Henrique Vieira – Ninguém vai atuar a partir do nada. A experiência da fé é uma experiência muito fundacional da formação de um indivíduo. O que é possível é ter um conteúdo de fé que dialoga com a vida plena para todas as pessoas com garantia dos direitos individuais e coletivos, com a celebração da diversidade, com a promoção da justiça e com o respeito ao outro tendo o outro não como diferente que sofre o estigma, mas que tem o seu direito de existir garantido. Então, é incompatível para quem tem uma fé de conteúdo fundamentalista e/ou extremista. Para quem tem a fé não como uma doutrina, mas como uma experiência que te abre ao mundo e te abre ao outro, é uma possibilidade muito genuína, singela e realmente factível. Acho que a incompatibilidade se dá quando você olha o Estado como uma extensão da igreja, quando você olha o Estado como uma extensão da doutrina. E essa é uma característica de fé de setores fundamentalistas e/ou extremistas. Então dá para governar uma cidade sendo cristão respeitando as diferenças, a diversidade, compreendendo a dinâmica da democracia, da República e dos direitos humanos, e por aí vai. Não há neutralidade dentro e fora da experiência religiosa. Todo mundo vai governar a partir de algum lugar.
Andrea Dip – “Ninguém, nenhum deputado evangélico vai ser a favor da descriminalização do aborto, ponto”, me disse a Clarissa Garotinho numa entrevista no ano passado. Por isso, quero saber de vocês o que pensam.

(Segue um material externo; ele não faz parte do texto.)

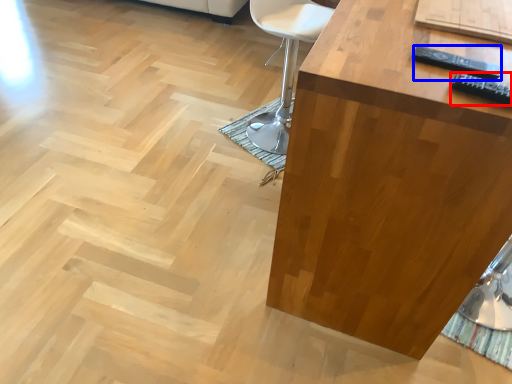 Question: Which object appears closest to the camera in this image, remote (highlighted by a red box) or remote (highlighted by a blue box)?

Choices:
 (A) remote
 (B) remote

Answer: (A) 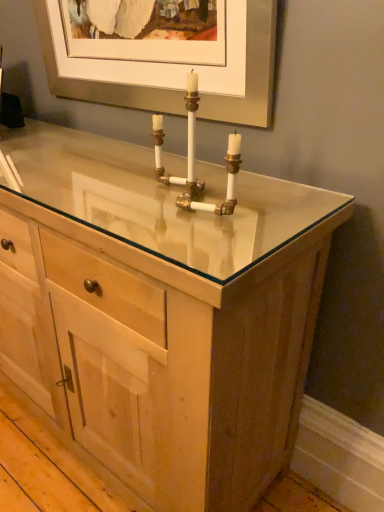 At what (x,y) coordinates should I click in order to perform the action: click on free space to the left of white brass pipe at center. Please return your answer as a coordinate pair (x, y). The image size is (384, 512). Looking at the image, I should click on (104, 201). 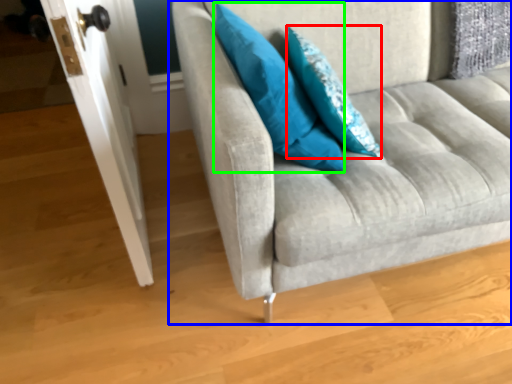 Question: Based on their relative distances, which object is nearer to pillow (highlighted by a red box)? Choose from studio couch (highlighted by a blue box) and pillow (highlighted by a green box).

Choices:
 (A) studio couch
 (B) pillow

Answer: (B) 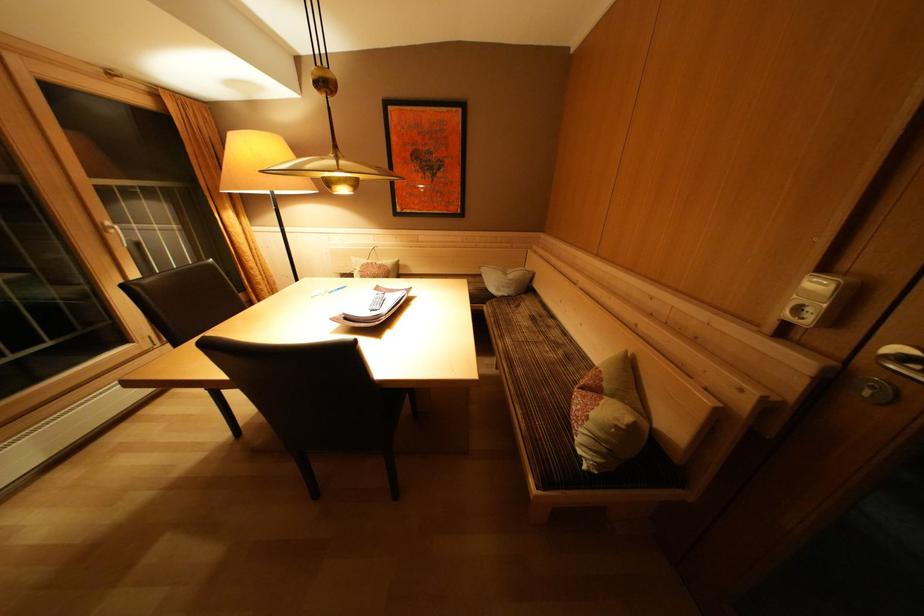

Henrique Vieira – Dentro do setor evangélico, nós também vamos encontrar teólogos, teólogas, frentes que vão defender a descriminalização, a regulamentação, a devida legalização do aborto. Então, é importante registrar isso para mais uma vez vencer o discurso de que todos vão ser contra. Concordo que é uma maioria, mas não é uma unanimidade. A criminalização do aborto é uma das principais causas de morte de mulheres no país, e com um recorte social e racial gravíssimo. Mulheres ricas vão abortar com algum grau de segurança. Mulheres pobres, majoritariamente pretas, vão morrer. Então eu quero olhar para a vida concreta e perceber que a operação de preservação da própria vida passa pela descriminalização para tratar isso pelo viés da assistência da saúde e do respeito. Então, dá para teologicamente reajustar a tradição porque a tradição não aprisiona a experiência de Deus. Porque a experiência de Deus se manifesta na vida concreta. E quem fez isso e foi crucificado por isso? Jesus Cristo de Nazaré.
Andrea Dip – O que esperam os evangélicos da política?

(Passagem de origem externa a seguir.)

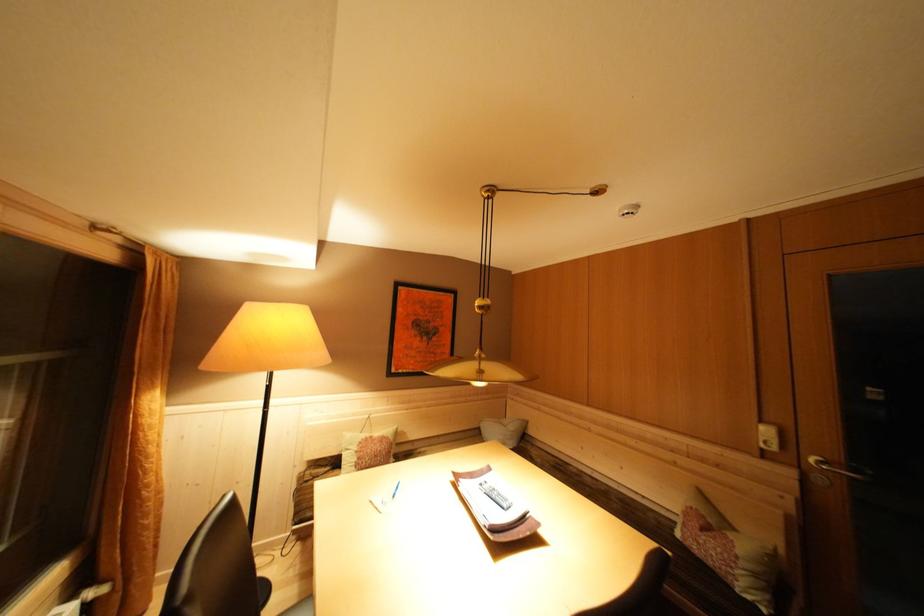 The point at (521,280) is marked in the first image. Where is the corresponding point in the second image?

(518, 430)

Fernando Molica – Os evangélicos querem o poder, como qualquer ator político. Tem um livro do Edir Macedo, muito bem estruturado, que é o Plano de poder. Ele traça ali, se coloca, e isso está até na sua matéria que deixa claro que a Universal do Reino de Deus é a primeira a estruturar esse discurso político-partidário de uma forma organizada. Acho que a grande questão é discutir como é este poder. E em que medida a sociedade acha justo você entrar nessa briga levando Deus. Acho que a disputa política tem que ser no argumento político, inclusive defendendo teses conservadoras, contra a descriminalização das drogas, contra a legalização do aborto, mas que esse debate seja feito entre mulheres e homens, e não com Deus. Agora, por último, o Crivella é um prefeito que vai se adequar à lógica política, ele foi eleito com três vereadores do partido dele, são 51 vereadores no Rio. O PMDB não está ativamente no primeiro escalão de governo, não está representado. Passa que ele se preparou para ganhar a eleição e demonstra não ter se preparado para governar, a quantidade de bola fora que já deu é impressionante, de besteiras que secretários andaram falando, de pessoas que foram nomeadas e ele teve que desnomear por uma série de problemas na vida pregressa. A lógica da igreja serve para sustentar o discurso eleitoral, serve até para que tenha uma tolerância em relação a ele; em momentos maiores de crise, ele vai dizer “ah, isso é preconceito, porque eu sou evangélico, porque eu sou cristão”. Ele vai usar isso, mas isso tem um limite. Ele não pode ficar quatro anos só segurando na mão de Deus e indo. Ele vai ter que administrar, e acho que vai ter uma dificuldade maior do que o Eduardo Paes, que era do PMDB e tinha uma grande bancada na Câmara.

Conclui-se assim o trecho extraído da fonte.